E agora eu estou sentado no meio da floresta, vestindo uma calça militar e uma jaqueta da Guarda Nacional.  Tenho 37 anos, e também, no currículo, vários livros escritos e traduções, assim como uma depressão e uma arma.  Meu país está enfrentando uma guerra. Ela é real, grande, impiedosa e sangrenta. E eu sou um soldado nessa guerra, um daqueles que empunharam armas. E minha arma mata. Ela mata os meus inimigos. Tudo isso soa simples e prático, como se essa tivesse sido a realidade de nossas vidas inteiras. Como se todos nós, e eu, especialmente, fôssemos uma continuação da guerra. Todos integralmente. A geração. Todos esses adultos que eram crianças ontem e cresceram em situações diversas inesperadamente se encontraram no limiar de uma nova experiência, uma experiência que ofusca todas as anteriores, que te faz esquecer papéis anteriores e status sociais, que distorce a realidade de forma que o que era normal não parece mais normal e você não consegue mais distinguir o amor da indiferença, a paz da fatiga, a necessidade dos sonhos.

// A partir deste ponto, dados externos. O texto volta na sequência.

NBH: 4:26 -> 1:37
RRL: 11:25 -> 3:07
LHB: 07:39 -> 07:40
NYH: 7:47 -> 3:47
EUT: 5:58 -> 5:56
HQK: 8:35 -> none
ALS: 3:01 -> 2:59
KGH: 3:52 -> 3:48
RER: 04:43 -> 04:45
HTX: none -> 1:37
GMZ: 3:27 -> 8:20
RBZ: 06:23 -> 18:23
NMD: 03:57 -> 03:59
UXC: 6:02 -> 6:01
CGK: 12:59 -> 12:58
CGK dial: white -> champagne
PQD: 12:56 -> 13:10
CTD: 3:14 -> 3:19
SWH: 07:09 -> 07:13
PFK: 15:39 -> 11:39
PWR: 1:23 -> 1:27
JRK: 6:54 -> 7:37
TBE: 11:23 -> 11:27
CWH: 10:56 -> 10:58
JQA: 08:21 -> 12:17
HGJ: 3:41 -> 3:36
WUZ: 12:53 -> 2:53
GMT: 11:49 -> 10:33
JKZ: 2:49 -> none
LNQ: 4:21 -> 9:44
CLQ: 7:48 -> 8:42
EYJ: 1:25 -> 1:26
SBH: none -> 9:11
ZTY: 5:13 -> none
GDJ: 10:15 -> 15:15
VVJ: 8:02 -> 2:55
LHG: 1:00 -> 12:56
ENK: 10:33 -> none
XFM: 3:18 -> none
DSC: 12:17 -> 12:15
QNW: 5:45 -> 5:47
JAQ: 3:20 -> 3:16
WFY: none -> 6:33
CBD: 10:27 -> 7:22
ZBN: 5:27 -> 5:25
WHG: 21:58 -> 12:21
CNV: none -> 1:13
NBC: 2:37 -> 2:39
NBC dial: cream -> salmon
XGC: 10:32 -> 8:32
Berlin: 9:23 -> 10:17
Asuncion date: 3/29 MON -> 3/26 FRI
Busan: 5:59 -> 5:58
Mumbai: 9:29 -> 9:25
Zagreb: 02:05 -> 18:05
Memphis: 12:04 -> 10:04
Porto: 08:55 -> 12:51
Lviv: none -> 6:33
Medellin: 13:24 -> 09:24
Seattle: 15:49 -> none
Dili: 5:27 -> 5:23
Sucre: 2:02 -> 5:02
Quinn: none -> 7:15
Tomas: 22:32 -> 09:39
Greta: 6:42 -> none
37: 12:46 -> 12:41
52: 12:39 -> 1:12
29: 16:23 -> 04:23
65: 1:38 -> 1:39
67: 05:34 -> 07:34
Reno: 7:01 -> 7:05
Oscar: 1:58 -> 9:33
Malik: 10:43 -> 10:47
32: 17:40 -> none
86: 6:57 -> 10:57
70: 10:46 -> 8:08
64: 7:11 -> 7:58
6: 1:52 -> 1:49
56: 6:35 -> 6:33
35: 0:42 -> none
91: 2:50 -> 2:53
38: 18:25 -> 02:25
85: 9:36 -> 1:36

Eu nunca desejei sair do curso da minha vida. Eu estava confortável no mundo das minhas memórias de infância, com um passado limpo, um conforto aquecedor e uma compreensível paz. Minhas poucas e costumeiras taças de vinho seco depois das 7 horas da noite, meus treinos na academia, minhas coleções de músicas e moedas, minha bicicleta, as minhas viagens e o meu sono regular e pacífico, sem mencionar a minha família e tudo o mais. Sinceramente, nunca busquei me identificar com nenhuma geração, mas me tornei parte desta. Esta, com pessoas que agora lutam, depois vão voltar para seus lares e não vão saber como seguir em frente, pois como se vive em um mundo após testemunhar o seu colapso?